There are five positive integers written in a row. Each one except for the first one is the minimal positive integer that is not a divisor of the previous one. Can all these five numbers be distinct? Boris Frenkin
Problem
Source: 46th International Tournament of Towns, Senior O-Level P3, Fall 2024
Tags: number theory
15.11.2024 14:27
No. Suppose it can. Let this function be $f(n)$. First, we note that $f(n)$ must be a prime power. Assume not, and that $f(n)=kl$, where $k$ and $l$ are coprime and are both not $1$. Then, $kl$ does not divide $n$. However, $k$ and $l$ are both smaller than $kl$, so must divide $n$, contradiction!
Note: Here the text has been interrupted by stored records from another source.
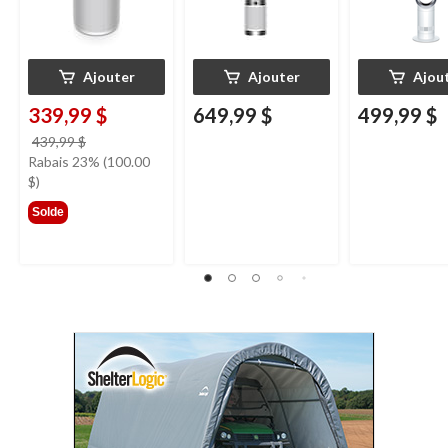
Ajouter
Ajouter
Ajou
339,99 $
649,99 $
499,99 $
prix
439,99 $
était
Rabais 23% (100.00
439,99 $
$)
Solde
Hence, the second number must be a prime power $p^\alpha$. If $p=2$, then the third number is $3$, and the fourth number is $2$, contradiction! If $p>2$, then the third number is $2$, the fourth number is $3$, and the fifth number is $2$, contradiction!
07.12.2024 11:05
The answer is No. For the sake of \(contradiction\), we assume it is possible. Suppose, the first number is $a$. Now if $a$ is odd, then the five numbers would be $a,2,3,2,3$ which is not distincts. So $a$ must be even. Let the $2nd$ number be $b$. Now $b$ must be even as the five numbers then would be $a,b,2,3,2$. It also must be multiple of $3$ as then the five numbers would be $a,b,3,2,3$ So $b=6k$ for some $k$. Now it implies all the numbers $1$ to $6k-1$ is a divisor of $a$ but not $6k$. That means $lcm(1,2,...,6k-1)|a$ Now $6k|lcm(k,2k,3k,4k,5k)=60k$ And $lcm(k,2k,...,5k)|lcm(1,2,...,6k-1)$ so $b=6k|lcm(1,2,3,...,6k-1)|a$ \(contadiction!\) So all these $5$ numbers cant be distinct. $\square$